Vendita che ci vede del tutto contrari.

L’edificio di via Scaldasole 5, che a seguito di ripetute occupazioni abusive e diversi sgomberi è stato murato e messo parzialmente in sicurezza, è tuttora rifugio di tre o quattro giovani tossicodipendenti di nazionalità straniera (presumibilmente nigeriani) che lì vivono all’aperto al riparo di costruzioni di fortuna collocate sul retro dell’immobile. La situazione determina quotidianamente episodi di violenza e risse. Inoltre, gli occupanti (non solo quelli attuali) hanno nel tempo trasformato in latrine e in magazzini di materiale di ogni genere (anche di merce rubata) alcuni degli spazi, che sono accessibili dall’esterno attraverso le uscite di sicurezza che sono state manomesse, del parcheggio sotterraneo. Il piccolo cortile dove vivono è anch’esso un deposito di biciclette rubate e di altri materiali, nonché di rifiuti di ogni genere ammassati in grande quantità e alla rinfusa. La situazione ha determinato nei mesi forti preoccupazioni negli inquilini della casa popolare e di quelli delle case private che affacciano sul medesimo spazio.

Al di là del necessario sgombero, bisogna pensare subito ad una soluzione per i giovani stranieri (si direbbe abbiano poco più di vent’anni) che vivono oltre la soglia della povertà assoluta.

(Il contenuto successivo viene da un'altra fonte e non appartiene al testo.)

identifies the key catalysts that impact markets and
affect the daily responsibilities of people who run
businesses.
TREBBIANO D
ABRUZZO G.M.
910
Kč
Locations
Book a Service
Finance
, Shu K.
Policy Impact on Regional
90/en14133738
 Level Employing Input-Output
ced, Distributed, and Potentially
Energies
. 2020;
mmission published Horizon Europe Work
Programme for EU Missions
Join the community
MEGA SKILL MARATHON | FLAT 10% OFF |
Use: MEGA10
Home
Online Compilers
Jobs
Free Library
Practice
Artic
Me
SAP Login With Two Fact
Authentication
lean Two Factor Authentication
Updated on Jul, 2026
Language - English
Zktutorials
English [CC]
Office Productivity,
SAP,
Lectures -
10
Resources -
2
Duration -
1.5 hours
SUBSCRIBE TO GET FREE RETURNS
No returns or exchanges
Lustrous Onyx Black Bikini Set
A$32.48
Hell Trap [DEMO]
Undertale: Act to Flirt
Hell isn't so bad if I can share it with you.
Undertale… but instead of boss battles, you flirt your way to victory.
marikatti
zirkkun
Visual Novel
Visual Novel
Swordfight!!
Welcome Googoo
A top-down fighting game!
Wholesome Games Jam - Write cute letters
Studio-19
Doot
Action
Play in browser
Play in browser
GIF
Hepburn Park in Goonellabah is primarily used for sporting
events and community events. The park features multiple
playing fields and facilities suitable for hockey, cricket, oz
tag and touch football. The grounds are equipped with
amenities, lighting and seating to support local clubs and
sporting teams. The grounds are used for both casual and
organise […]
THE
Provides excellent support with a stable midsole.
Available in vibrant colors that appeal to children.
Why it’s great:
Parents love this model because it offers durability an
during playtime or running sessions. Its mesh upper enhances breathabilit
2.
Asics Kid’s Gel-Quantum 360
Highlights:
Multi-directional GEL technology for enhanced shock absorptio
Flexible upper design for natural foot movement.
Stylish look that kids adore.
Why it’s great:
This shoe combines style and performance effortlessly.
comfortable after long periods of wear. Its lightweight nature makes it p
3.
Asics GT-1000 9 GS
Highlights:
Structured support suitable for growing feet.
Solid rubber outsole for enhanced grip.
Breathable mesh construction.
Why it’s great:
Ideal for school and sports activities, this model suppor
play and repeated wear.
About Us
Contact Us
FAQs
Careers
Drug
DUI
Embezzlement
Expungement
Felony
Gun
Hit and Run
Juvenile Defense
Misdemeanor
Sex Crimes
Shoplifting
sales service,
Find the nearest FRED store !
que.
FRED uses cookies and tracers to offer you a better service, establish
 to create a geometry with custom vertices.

L’immobile, in stile neoclassico e tutelato dalla Sovrintendenza, è stato oggetto di una delle proposte per il Bilancio Partecipativo del 2015. Il progetto di recupero e di riutilizzo dell’immobile non aveva vinto, ma è stato giudicato molto interessante dal Municipio 1 che ha chiesto che fosse inserito tra le priorità per il 2018 del Piano Triennale delle Opere. Inoltre il Municipio ha sostenuto, insieme alle associazioni e ai comitati del quartiere, la proposta di una sua destinazione ad uso socioculturale e di laboratori.
Il parcheggio sotterraneo, che occupa tutto lo spazio sottostante all’immobile di edilizia popolare che si estende tra via Scaldasole, vicolo Calusca e corso di Porta Ticinese, è in gran parte inutilizzato fin dal giorno della sua costruzione, che risale a una quindicina di anni fa. Solo il primo piano è occupato dalle automobili degli inquilini delle case di MM e da quelle di alcuni affittuari delle case private che affacciano sull’ambito (in tutto meno di un centinaio). Si tratta di circa 500 posti auto in totale, disposti su tre piani interrati oggi del tutto abbandonati. E’ evidente che in tale contesto l’accesso anche solo al primo dei piani interrati risulta pericoloso per gli inquilini.

La situazione andrebbe risolta con un intervento congiunto degli Assessorati al Demanio e alla Casa: innanzitutto precludendo subito ogni accesso abusivo ai piani inferiori e, in seconda istanza, cercando di trovare una soluzione per un parcheggio che potrebbe, una volta reso accessibile in sicurezza, divenire o un parcheggio per i residenti del quartiere che abbiano necessità di affittare un posto macchina; o addirittura un parcheggio a rotazione. Questa seconda ipotesi, da non tralasciare, tiene conto del fatto che un parcheggio a rotazione nella zona della Darsena sarebbe sicuramente utile a risolvere il problema della sosta in un’area di movida. E farebbe di una struttura già esistente e per ora ancora in relativo ordine, una fonte di reddito per il Comune.

In ogni caso è necessario pensare ad una soluzione per uno spazio tanto grande che non è mai stato utilizzato: si tratta di uno spreco di risorse che l’Amministrazione non può più ignorare né avallare.